Edward Hemmelgarn Analyst — Shaker Investment

Yeah. How are you doing, Craig? Could you maybe walk me through the balance of loans throughout the quarter? If I'm looking at it correctly, your average balances barely grew from, if at all, from the ending balance at December 31st. Was there something else going on?

No, I think you may be comparing, like, I don't know if you're comparing end of average, but, yeah.

Edward Hemmelgarn Analyst — Shaker Investment

It's surprising because it's the first time I'd really noticed that there was this much of an adjustment. You have a, and something obviously is explaining, you know, your average balances grow similar to what the, or in excess of what your ending balances were the prior quarter.

Yeah, there was a number of prepays, some of which I don't think we were expecting. I think it was in January. But, yeah, I think average balance is still good. But that is important, right, because you only earn net interest income on what you're putting out. And if you're growing only at the end of the quarter, then that gets reflected next quarter, but not in the current quarter. So, yeah, no, I agree. I think everybody should stop using the quarter end as a mechanism of governing the speed at which they get things done. I agree with you 100%. I'm going to convey that message to everyone in the organization immediately. It will be the first time they've heard it.

Edward Hemmelgarn Analyst — Shaker Investment

Understandable. All right.

Good to talk to you.

Operator

Kelly Mata with KBW. Please do your questions.

Kelly Mata Analyst — KBW

Hey, thank you so much for letting me on for a follow-up. I just had a real quick one. Just wondering, given the really strong loan growth you're seeing, just wondering how competition is faring and spreads are holding up. I understand there's quite a bit of difference between businesses, but just trying to get a sense of the direction of loan yields from here.

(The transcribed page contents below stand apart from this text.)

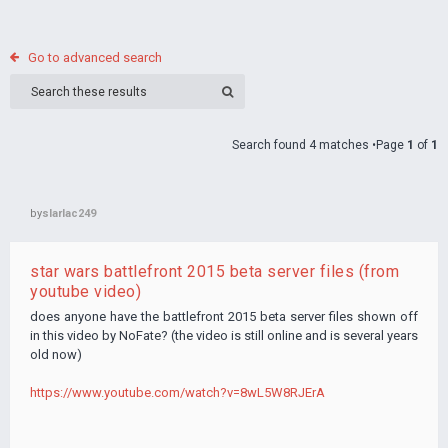
Go to advanced search
Search found 4 matches •Page
1
of
1
by
slarlac249
star wars battlefront 2015 beta server files (from
youtube video)
does anyone have the battlefront 2015 beta server files shown off
in this video by NoFate? (the video is still online and is several years
old now)
https://www.youtube.com/watch?v=8wL5W8RJErA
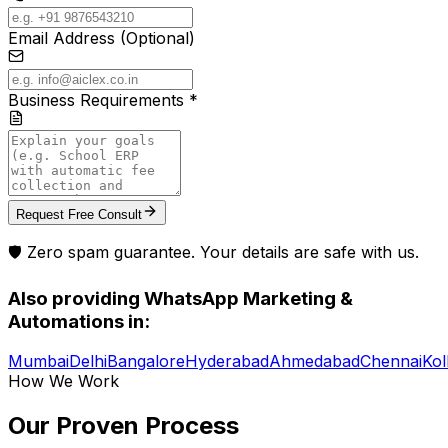
Email Address (Optional)
Business Requirements *
Request Free Consult
🛡️ Zero spam guarantee. Your details are safe with us.
Also providing
WhatsApp Marketing &
Automations
in:
Mumbai
Delhi
Bangalore
Hyderabad
Ahmedabad
Chennai
Kol
How We Work
Our Proven
Process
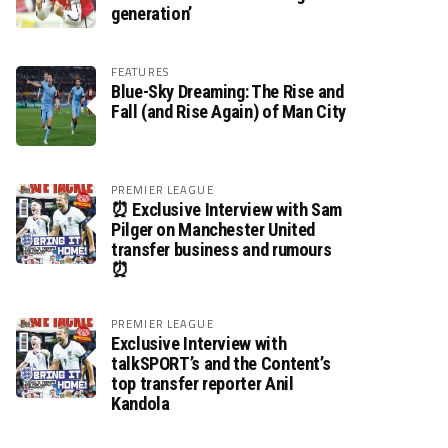
generation’
FEATURES
Blue-Sky Dreaming: The Rise and
Fall (and Rise Again) of Man City
PREMIER LEAGUE
⏰ Exclusive Interview with Sam
Pilger on Manchester United
transfer business and rumours
⏰
PREMIER LEAGUE
Exclusive Interview with
talkSPORT’s and the Content’s
top transfer reporter Anil
Kandola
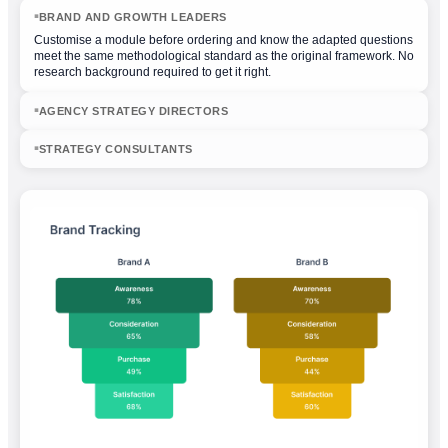
BRAND AND GROWTH LEADERS
◾
Customise a module before ordering and know the adapted questions
meet the same methodological standard as the original framework. No
research background required to get it right.
AGENCY STRATEGY DIRECTORS
◾
STRATEGY CONSULTANTS
◾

Yeah, you know, I feel that spreads are stable, I'd say, from where we are. I think that there was, to the extent that there was compression, I feel like that, I'd say that compression has stopped. I do think that in some instances there's been, you know, some of the outflows in private credit and things like that have resulted in just a little bit of a different positive competitive dynamic, but it's not enough to say that you're taking back any of that compression that kind of happened over the prior year. but I feel pretty good about where we are now in general. I think we're going to have – there will be a credit here and there that, you know, they're going to be bargaining and fighting about, but I think we've done a pretty good job and have a pretty good max. And, you know, I think also with respect to, you know, some of the lending is a little bit higher spread, so I think we've got a pretty good max that allows us to keep spreads where they are.

Kelly Mata Analyst — KBW

Great. Thank you so much. Thank you.

Operator

Thank you. And there appears to be no additional questions at this time, so I'll hand the floor back to Johnny Lai for closing remarks.

Johnny Lai Head of Investor Relations

Great. Thanks, everyone, for joining us, and we'll talk to you next quarter.

Operator

That concludes today's call. All parties may disconnect. Have a good day.